Le célèbre journaliste pakistanais Kamran Khan a écrit sur les réseaux sociaux que les perspectives d'un deuxième cycle de pourparlers entre l'Iran et les États-Unis "s'amenuisent rapidement", citant des sources bien informées, alors que Téhéran campe sur ses positions concernant la levée du blocus naval américain de ses ports.

"L'Iran persiste à exiger des Américains la levée de leur blocus naval comme condition préalable à l'ouverture du deuxième cycle de pourparlers", a rapporté Khan.

 Kamran Khan@AajKamranKhan Informed sources are saying: Prospects for the resumption of the second round of U.S.-Iran talks in Islamabad today are rapidly fading, as Tehran is still not ready to meet the U.S. delegation, which was expected to arrive late tonight from Washington. Iran continues to insist 9:31 AM · Apr 25, 2026 · 221K Vues -- 98 Réponses · 180 Reposts · 1.01K Likes

M. Araghchi est arrivé vendredi à Islamabad et a rencontré le maréchal Asim Munir, chef de l'armée pakistanaise, qui joue un rôle central dans les efforts de médiation.

Les discussions ont porté sur le cessez-le-feu, la fin de la guerre et la restauration de la stabilité régionale, tandis que M. Araghchi a présenté la réponse de Téhéran aux propositions américaines. Il a exposé les exigences et les réserves de l'Iran concernant les conditions de Washington, tout en soulignant la position de Téhéran sur les récents développements.

Cette visite marquait la première étape d'une  tournée régionale qui mènera également le chef de la diplomatie iranienne à Oman et en Russie pour coordonner les initiatives pour mettre fin à la guerre.

Le processus de négociation intervient alors que la pression s'intensifie sur Washington pour qu'il lève son blocus du détroit d'Ormuz, une voie d'approvisionnement énergétique cruciale contrôlée par l'Iran depuis le début de la guerre d'agression américano-israélienne.

Le directeur exécutif de l'Agence internationale de l'énergie (AIE), Fatih Birol, a averti le 23 avril que le blocus a privé les marchés mondiaux d'environ 13 millions de barils par jour, qualifiant cette situation de "plus grande menace pour la sécurité énergétique de l'histoire".

S'adressant à CNBC, il a ajouté que cette perturbation résulte du "double blocus" imposé par l'Iran et les États-Unis, qui bloque une grande partie des flux mondiaux de pétrole et de GNL.

Alors que jusqu'à 20 millions de barils transitaient auparavant quotidiennement par le détroit, cette fermeture met l'approvisionnement mondial à rude épreuve, privant l'Asie du Sud-Est et l'Europe de leurs principales sources en carburant et augmentant le risque de pénuries, d'inflation, voire de rationnement.

Bien que des réserves d'urgence soient mobilisées, M. Birol a averti qu'elles ne servent qu'à "gagner du temps", soulignant qu'une perturbation prolongée pourrait imposer un retour au charbon et déclencher des bouleversements durables dans la politique énergétique mondiale.

(Crédit photo © The Telegraph)

 2048071444412666272-Source:twitter

Selon une information de dernière minute, Donald Trump aurait annulé le voyage de Flic & Floc :

"Le président Trump déclare exclusivement à  @aishahhasnie de FOX News :

"J'ai dit : 'non, vous n'allez pas au Pakistan.
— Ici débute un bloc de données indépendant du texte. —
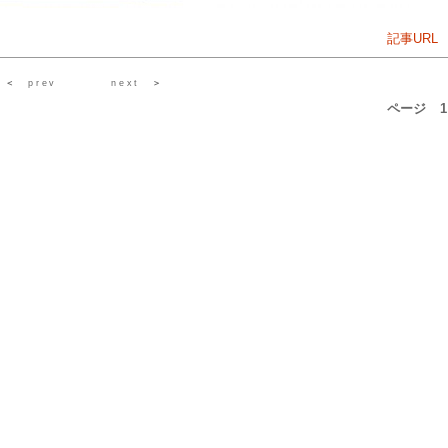
記事URL
＜
prev
next
＞
ページ
1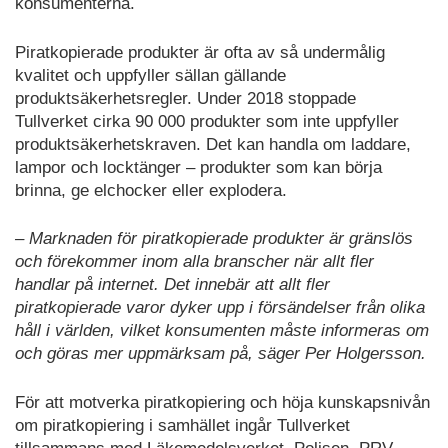
konsumenterna.
Piratkopierade produkter är ofta av så undermålig
kvalitet och uppfyller sällan gällande
produktsäkerhetsregler. Under 2018 stoppade
Tullverket cirka 90 000 produkter som inte uppfyller
produktsäkerhetskraven. Det kan handla om laddare,
lampor och locktänger – produkter som kan börja
brinna, ge elchocker eller explodera.
– Marknaden för piratkopierade produkter är gränslös
och förekommer inom alla branscher när allt fler
handlar på internet. Det innebär att allt fler
piratkopierade varor dyker upp i försändelser från olika
håll i världen, vilket konsumenten måste informeras om
och göras mer uppmärksam på, säger Per Holgersson.
För att motverka piratkopiering och höja kunskapsnivån
om piratkopiering i samhället ingår Tullverket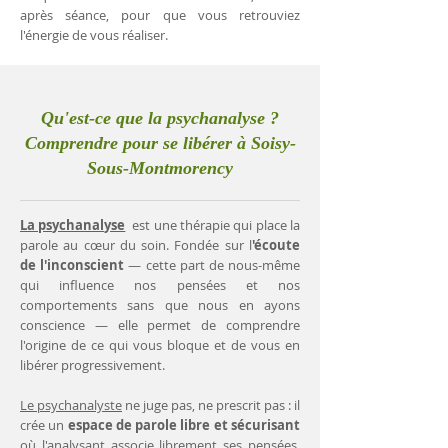
après séance, pour que vous retrouviez
l'énergie de vous réaliser.
Qu'est-ce que la psychanalyse ?
Comprendre pour se libérer à Soisy-
Sous-Montmorency
La psychanalyse
est une thérapie qui place la
parole au cœur du soin. Fondée sur l
'écoute
de l'inconscient
— cette part de nous-même
qui influence nos pensées et nos
comportements sans que nous en ayons
conscience — elle permet de comprendre
l'origine de ce qui vous bloque et de vous en
libérer progressivement.
Le psychanalyste
ne juge pas, ne prescrit pas : il
crée un
espace de parole libre et sécurisant
où l'analysant associe librement ses pensées.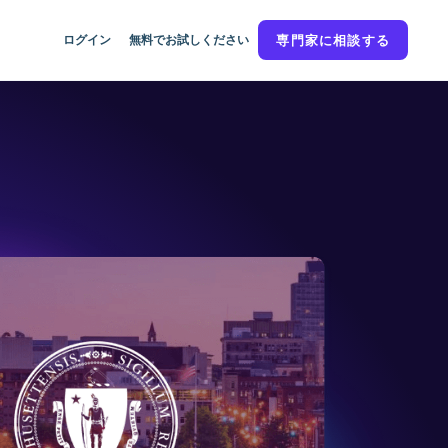
ログイン
無料でお試しください
専門家に相談する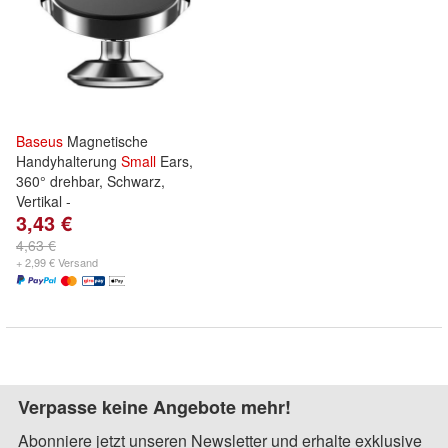
Baseus
Magnetische
Handyhalterung
Small
Ears,
360° drehbar, Schwarz,
Vertikal -
3,43 €
4,63 €
+ 2,99 € Versand
Verpasse keine Angebote mehr!
Abonniere jetzt unseren Newsletter und erhalte exklusive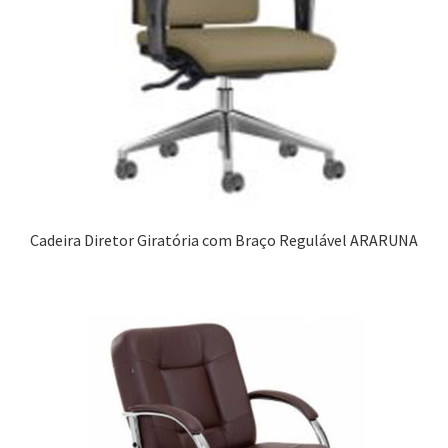
Cadeira Diretor Giratória com Braço Regulável ARARUNA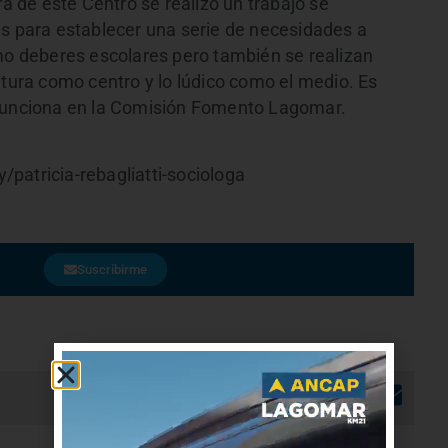
ra de este Centro se realizó un trabajo se
es para establecer una serie de necesidades a
omo deberes escolares pero también se realizan
ltura como centro y lo lúdico como el medio. Es
 funciona en la Comisión Fomento Lagomar.
patricia-rebagliatti-sociologa
Suscribirme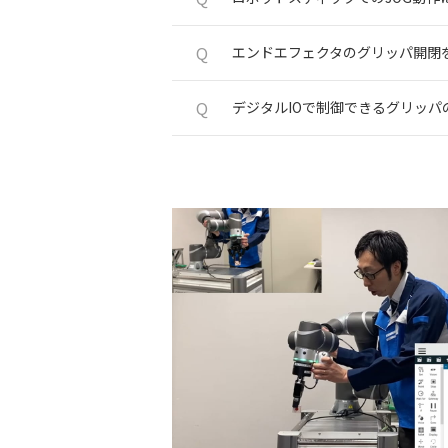
Q
エンドエフェクタのグリッパ開閉
Q
デジタルIOで制御できるグリッ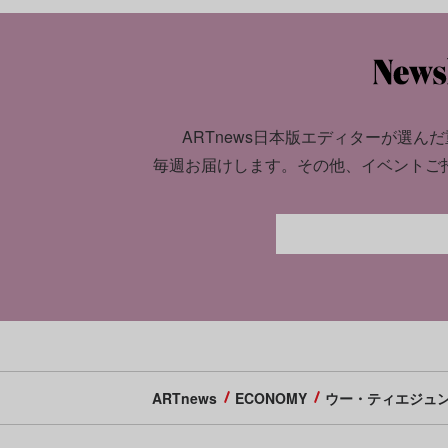
ARTnews日本版エディターが選んだ
毎週お届けします。
その他、イベントご
ARTnews
ECONOMY
ウー・ティエジュン（W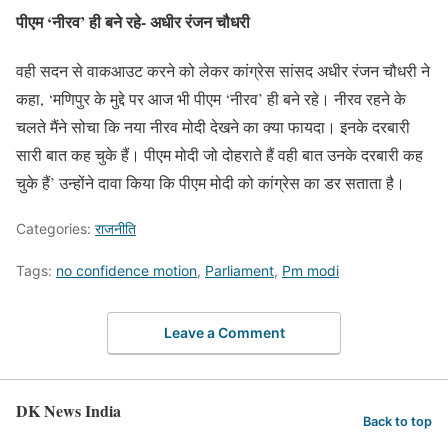
पीएम ‘नीरव’ ही बने रहे- अधीर रंजन चौधरी
वही सदन से वाकआउट करने को लेकर कांग्रेस सांसद अधीर रंजन चौधरी ने
कहा, ‘मणिपुर के मुद्दे पर आज भी पीएम ‘नीरव’ ही बने रहे। नीरव रहने के
चलते मैंने सोचा कि नया नीरव मोदी देखने का क्या फायदा। इनके दरबारी
सारी बात कह चुके हैं। पीएम मोदी जो दोहराते हैं वही बात उनके दरबारी कह
चुके हैं’ उन्होंने दावा किया कि पीएम मोदी को कांग्रेस का डर सताता है।
Categories:
राजनीति
Tags:
no confidence motion
,
Parliament
,
Pm modi
Leave a Comment
DK News India
Back to top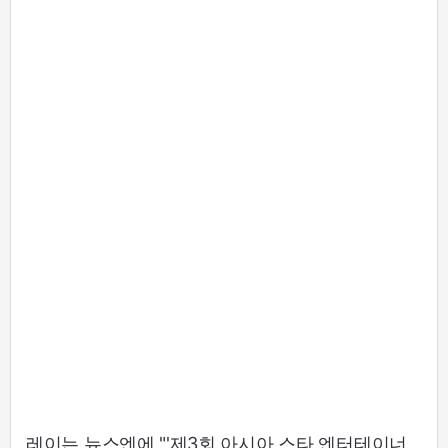
레이는 뉴스엔에 "'제3회 아시아 스타 엔터테이너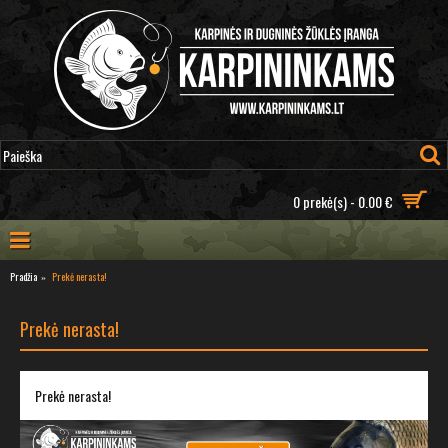
0 prekė(s) - 0.00 €
Pradžia
Prekė nerasta!
Prekė nerasta!
Prekė nerasta!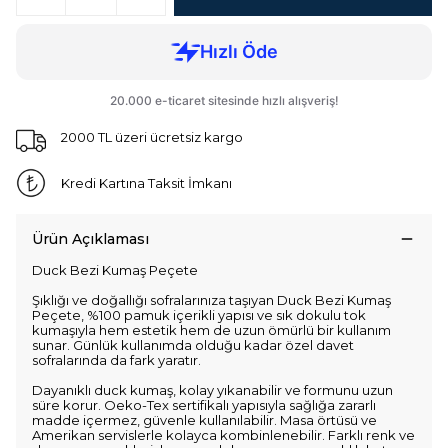
2000 TL üzeri ücretsiz kargo
Kredi Kartına Taksit İmkanı
Ürün Açıklaması
Duck Bezi Kumaş Peçete
Şıklığı ve doğallığı sofralarınıza taşıyan Duck Bezi Kumaş
Peçete, %100 pamuk içerikli yapısı ve sık dokulu tok
kumaşıyla hem estetik hem de uzun ömürlü bir kullanım
sunar. Günlük kullanımda olduğu kadar özel davet
sofralarında da fark yaratır.
Dayanıklı duck kumaş, kolay yıkanabilir ve formunu uzun
süre korur. Oeko-Tex sertifikalı yapısıyla sağlığa zararlı
madde içermez, güvenle kullanılabilir. Masa örtüsü ve
Amerikan servislerle kolayca kombinlenebilir. Farklı renk ve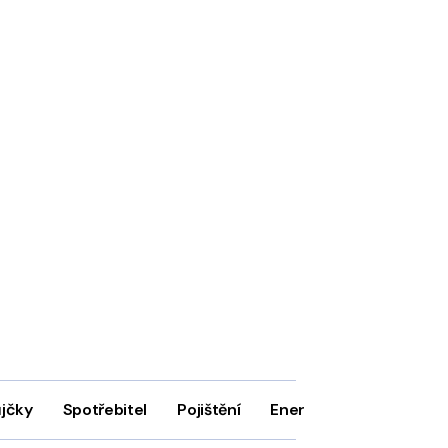
ůjčky
Spotřebitel
Pojištění
Energie
Firmy
In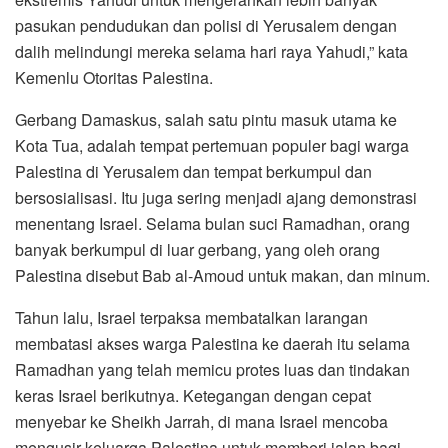
pasukan pendudukan dan polisi di Yerusalem dengan
dalih melindungi mereka selama hari raya Yahudi,” kata
Kemenlu Otoritas Palestina.
Gerbang Damaskus, salah satu pintu masuk utama ke
Kota Tua, adalah tempat pertemuan populer bagi warga
Palestina di Yerusalem dan tempat berkumpul dan
bersosialisasi. Itu juga sering menjadi ajang demonstrasi
menentang Israel. Selama bulan suci Ramadhan, orang
banyak berkumpul di luar gerbang, yang oleh orang
Palestina disebut Bab al-Amoud untuk makan, dan minum.
Tahun lalu, Israel terpaksa membatalkan larangan
membatasi akses warga Palestina ke daerah itu selama
Ramadhan yang telah memicu protes luas dan tindakan
keras Israel berikutnya. Ketegangan dengan cepat
menyebar ke Sheikh Jarrah, di mana Israel mencoba
mengusir keluarga Palestina untuk memberi jalan bagi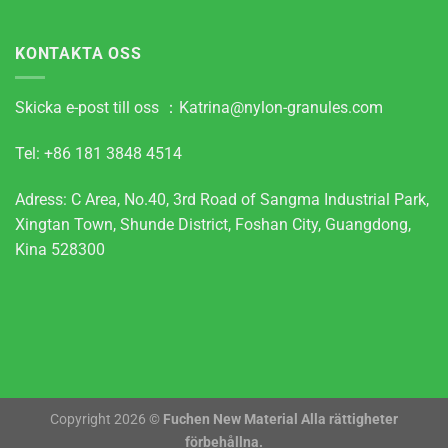
KONTAKTA OSS
Skicka e-post till oss ：
Katrina@nylon-granules.com
Tel: +86 181 3848 4514
Adress: C Area, No.40, 3rd Road of Sangma Industrial Park,
Xingtan Town, Shunde District, Foshan City, Guangdong,
Kina 528300
Copyright 2026 ©
Fuchen New Material Alla rättigheter
förbehållna.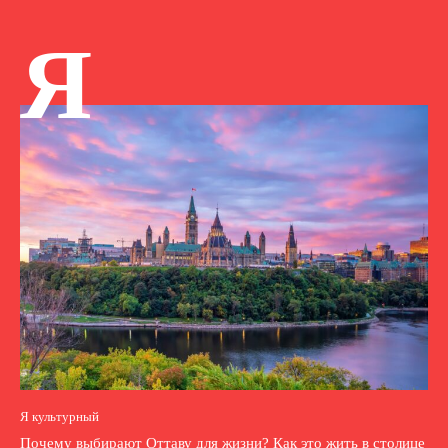
Я
Я культурный
Почему выбирают Оттаву для жизни? Как это жить в столице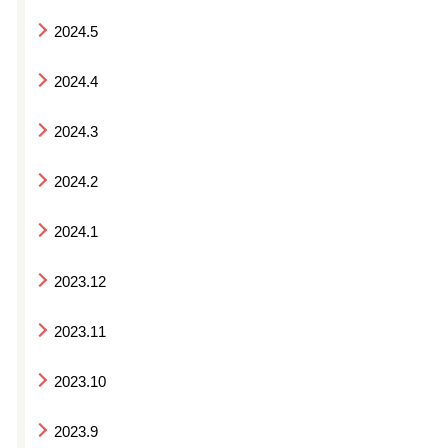
2024.5
2024.4
2024.3
2024.2
2024.1
2023.12
2023.11
2023.10
2023.9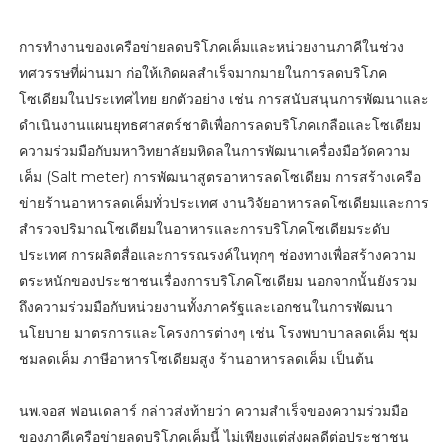
การทำงานของเครือข่ายลดบริโภคเค็มและหน่วยงานภาคีในช่วง
ทศวรรษที่ผ่านมา ก่อให้เกิดผลสำเร็จมากมายในการลดบริโภค
โซเดียมในประเทศไทย ยกตัวอย่าง เช่น การสนับสนุนการพัฒนาและ
ดำเนินงานแผนยุทธศาสตร์ชาติเพื่อการลดบริโภคเกลือและโซเดียม
ความร่วมมือกับมหาวิทยาลัยมหิดลในการพัฒนาเครื่องมือวัดความ
เค็ม (Salt meter) การพัฒนาสูตรอาหารลดโซเดียม การสร้างเครือ
ข่ายร้านอาหารลดเค็มทั่วประเทศ งานวิจัยอาหารลดโซเดียมและการ
สำรวจปริมาณโซเดียมในอาหารและการบริโภคโซเดียมระดับ
ประเทศ การผลิตสื่อและการรณรงค์ในทุกๆ ช่องทางเพื่อสร้างความ
ตระหนักของประชาชนเรื่องการบริโภคโซเดียม นอกจากนั้นยังรวม
ถึงความร่วมมือกับหน่วยงานทั้งภาครัฐและเอกชนในการพัฒนา
นโยบาย มาตรการและโครงการต่างๆ เช่น โรงพบาบาลลดเค็ม ชุม
ชมลดเค็ม ภาษีอาหารโซเดียมสูง ร้านอาหารลดเค็ม เป็นต้น
นพ.จอส ฟอนเดลาร์ กล่าวส่งท้ายว่า ความสำเร็จของความร่วมมือ
ของภาคีเครือข่ายลดบริโภคเค็มนี้ ไม่เพียงแต่ส่งผลดีต่อประชาชน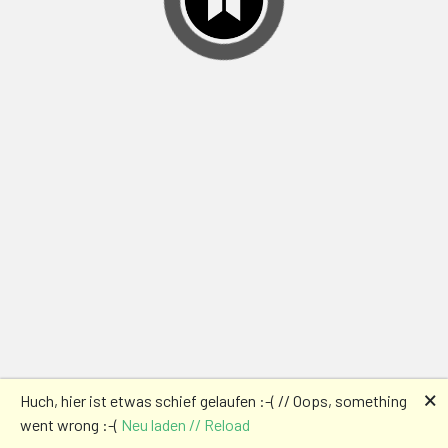
🗙
Huch, hier ist etwas schief gelaufen :-( // Oops, something
went wrong :-(
Neu laden // Reload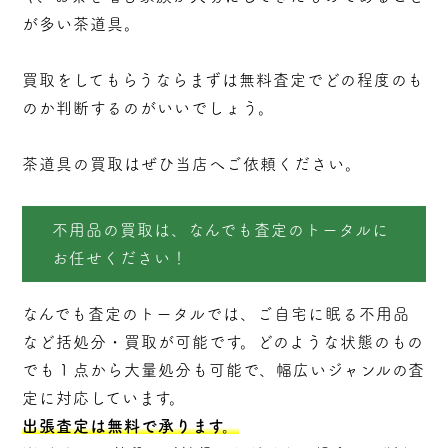
が多い茶道具。
買取をしてもらうならまずは無料査定でどの程度のも
のか判断するのがいいでしょう。
茶道具の買取はぜひ当店へご依頼ください。
不用品の買取は、なんでも査定のトータルに
お任せください！
なんでも査定のトータルでは、ご自宅に眠る不用品
など括処分・
買取
が可能です。どのような状態のもの
でも１点から大量処分も可能で、幅広いジャンルの査
定に対応しています。
出張査定は無料で承ります。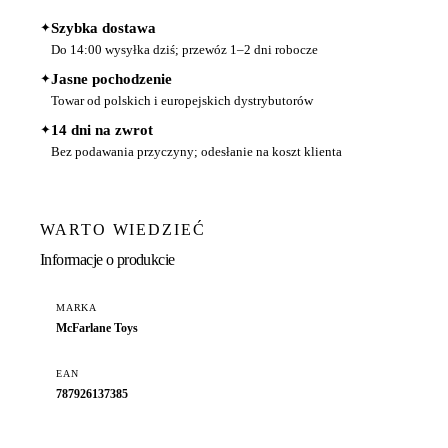
✦
Szybka dostawa
Do 14:00 wysyłka dziś; przewóz 1–2 dni robocze
✦
Jasne pochodzenie
Towar od polskich i europejskich dystrybutorów
✦
14 dni na zwrot
Bez podawania przyczyny; odesłanie na koszt klienta
WARTO WIEDZIEĆ
Informacje o produkcie
MARKA
McFarlane Toys
EAN
787926137385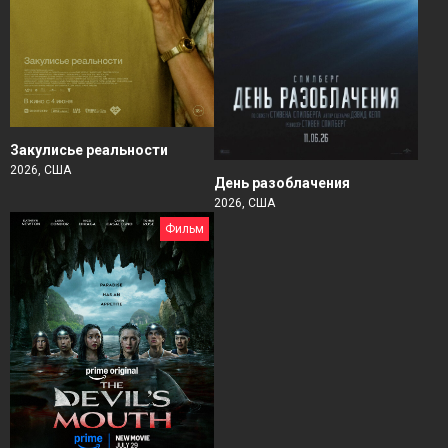
Закулисье реальности
2026, США
День разоблачения
2026, США
Фильм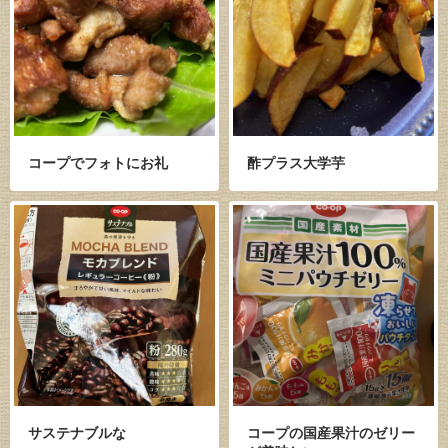
コープでフォトにお礼
酢プラス大学芋
サステナブルな
コープの国産果汁のゼリー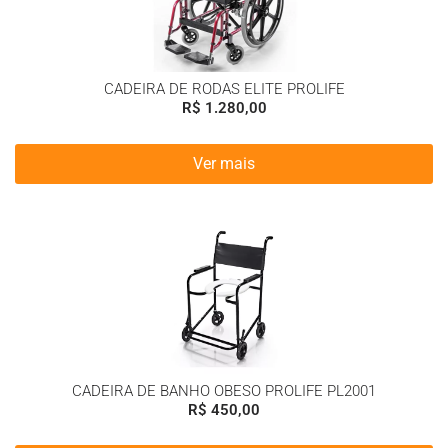
CADEIRA DE RODAS ELITE PROLIFE
R$
1.280,00
Ver mais
CADEIRA DE BANHO OBESO PROLIFE PL2001
R$
450,00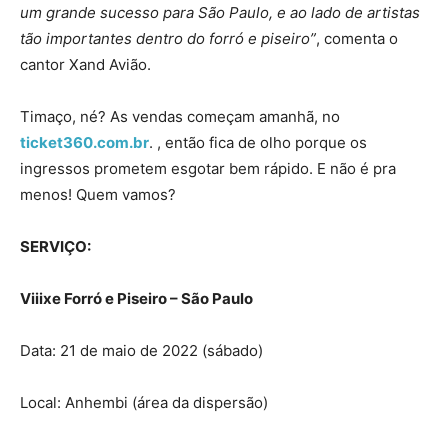
um grande sucesso para São Paulo, e ao lado de artistas
tão importantes dentro do forró e piseiro”
, comenta o
cantor Xand Avião.
Timaço, né? As vendas começam amanhã, no
ticket360.com.br
. , então fica de olho porque os
ingressos prometem esgotar bem rápido. E não é pra
menos! Quem vamos?
SERVIÇO:
Viiixe Forró e Piseiro – São Paulo
Data: 21 de maio de 2022 (sábado)
Local: Anhembi (área da dispersão)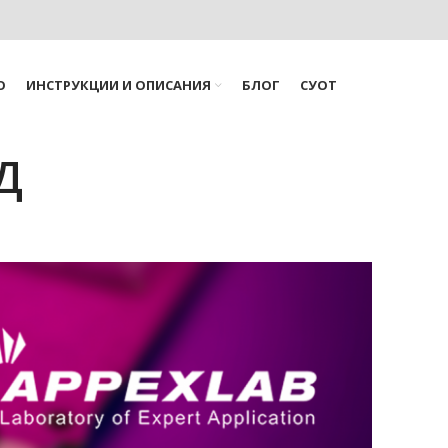
О
ИНСТРУКЦИИ И ОПИСАНИЯ
БЛОГ
СУОТ
Д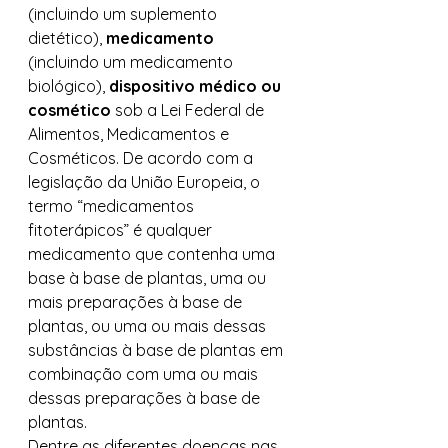
(incluindo um suplemento 
dietético), 
medicamento
(incluindo um medicamento 
biológico), 
dispositivo médico ou 
cosmético
 sob a Lei Federal de 
Alimentos, Medicamentos e 
Cosméticos. De acordo com a 
legislação da União Europeia, o 
termo “medicamentos 
fitoterápicos” é qualquer 
medicamento que contenha uma 
base à base de plantas, uma ou 
mais preparações à base de 
plantas, ou uma ou mais dessas 
substâncias à base de plantas em 
combinação com uma ou mais 
dessas preparações à base de 
plantas. 
Dentre as diferentes doenças nas 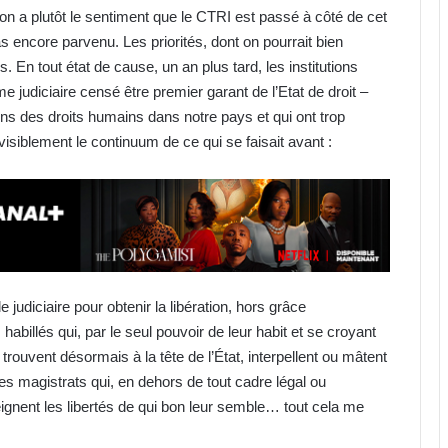
on a plutôt le sentiment que le CTRI est passé à côté de cet
pas encore parvenu. Les priorités, dont on pourrait bien
 En tout état de cause, un an plus tard, les institutions
me judiciaire censé être premier garant de l’Etat de droit –
ons des droits humains dans notre pays et qui ont trop
visiblement le continuum de ce qui se faisait avant :
judiciaire pour obtenir la libération, hors grâce
 habillés qui, par le seul pouvoir de leur habit et se croyant
 trouvent désormais à la tête de l’État, interpellent ou mâtent
s magistrats qui, en dehors de tout cadre légal ou
eignent les libertés de qui bon leur semble… tout cela me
Nous avons toutes les cartes en main. Vous n'allez pas faire 18 heures de vol pour être assis à discuter de rien. Ils peuvent nous appeler quand ils le veulent".

La perspective extrêmement humiliante d'envoyer ses émissaires en grande pompe échanger avec eux-mêmes est très probablement le motif du revirement de Trump (s'il est confirmé).